/ 4 April 2008

Mbalula dodges plagiarism claims

It is well known that outgoing ANC Youth League president Fikile Mbalula is an activist at heart. He thinks like an activist, he speaks like an activist and now he writes, word-for-word, like an activist.

Five years ago Oxfam copyrighted a document by Kevin Watkins and Penny Fowler called From Rigged Rules and Double Standards: Trade, Globalization and the Fight Against Poverty — a carefully researched critique of global trade practices.

Mbalula claims he is unaware that an article he wrote, titled A Hurdle Race Rigged Against the Poor, for the ANC newsletter, Umrambulo, in November 2007 is nearly identical to the 2002 Oxfam document.
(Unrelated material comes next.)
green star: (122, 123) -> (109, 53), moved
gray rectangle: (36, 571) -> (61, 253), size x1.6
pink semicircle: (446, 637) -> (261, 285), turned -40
Based on a comparison of the texts, approximately 76% of Mbalula’s article bears a conspicuous resemblance to Oxfam’s — whole paragraphs are virtually indistinguishable. In the Umrambulo piece there is no reference to Oxfam or Watkins and Fowler. The blurb to the article makes the attribution clear: ‘Global solidarity to build a fair trade system is the choice we must all make, writes Fikile Mbalula.”
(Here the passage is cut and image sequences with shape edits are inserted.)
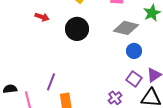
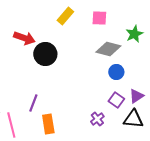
red arrow: (42, 17) -> (24, 38), size x1.5
black circle: (77, 29) -> (45, 54), moved

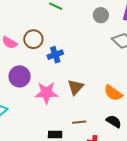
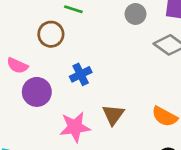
brown circle: (33, 39) -> (51, 34), moved
purple circle: (20, 76) -> (37, 92), moved

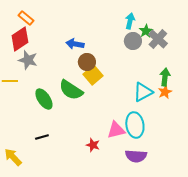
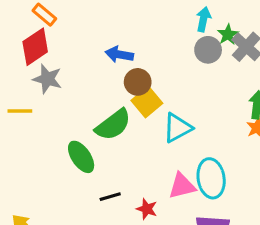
green semicircle: (71, 90) -> (113, 125), turned -70
cyan triangle: (143, 92) -> (177, 128), moved
green ellipse: (44, 99) -> (81, 157), moved
black line: (42, 137) -> (110, 197), moved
Despite Mbalula claiming to have ‘not read it, seen it or heard of it”, the similarities vary from obvious to striking.

Watkins and Fowler write: ‘The problem of low and unstable commodity prices, which consigns million of people to poverty, has not been seriously addressed by the international community”.

Mbalula writes: ‘The international community has failed to address the problem of low and unstable commodity prices, which consign millions of people to poverty.”

The only difference between the passages is that Mbalula’s is set in the active, rather than the passive voice. Watkins and Fowler write: ‘Trade is one of the most powerful forces linking our lives. It is also a source of unprecedented wealth.”

Mbalula writes: ‘Trade is one of the most powerful forces linking our lives, and a source of unprecedented wealth.”

This time the sentence is duplicated exactly, except that Mbalula went through the trouble of using a conjunction where Watkins and Fowler had not.

Watkins and Fowler write: ‘Large parts of the developing world are becoming enclaves of despair, increasingly marginalised and cut off from the rising wealth generated through trade.”

Mbalula writes: ‘Large parts of the developing world are becoming enclaves of despair, increasingly marginalised and cut off from the rising wealth generated through trade.”

Here there is no attempt to cover up; the pupil is clearly hopeful the teacher hasn’t seen the original work.

The original report clearly attributes copyright to Oxfam and only segments of the portable document format (PDF) file are free to view on the internet — it cannot be copied, as the file is password protected. The article can be purchased from Amazon.com at $20,75 (R162,90)

After having read the title of the Oxfam document no fewer than four times, Mbalula told the Mail & Guardian that he was ‘very sure” that he was a complete stranger to it. He assured us that everything he knew about global markets came from the writings of American economist Joseph Stiglitz and laughed off the notion that he had plagiarised anyone else’s writing.

Which leaves the rest of us pondering how phenomenally similar his thoughts on unfair global trade were to the authors’. Not that this is a bad thing — if enough voices send the same message, we might just create a fairer global trade system.

Oxfam seems unperturbed and even a little flattered that Mbalula has dipped so heavily into their work. In what appears to be a tongue-in-cheek response, implying that if politicians must plagiarise them they should use more recent reports, Nombuso Shabalala, media and communications officer for Oxfam South Africa, said: ‘Oxfam produces reports on important development topics in order to inform people and influence interventions to end poverty and suffering.”

She added that they were ‘happy that senior political figures, such as Mbalula and others, with an ability to influence policy direction are making use of these reports and hope that they continue to use more recent reports on trade and other topics that are available on [the Oxfam] website”.

ANC national spokesperson Jesse Duarte said that ‘if Umrambulo has published something that has not been properly sourced, [they] will certainly investigate and make whatever amends are necessary”.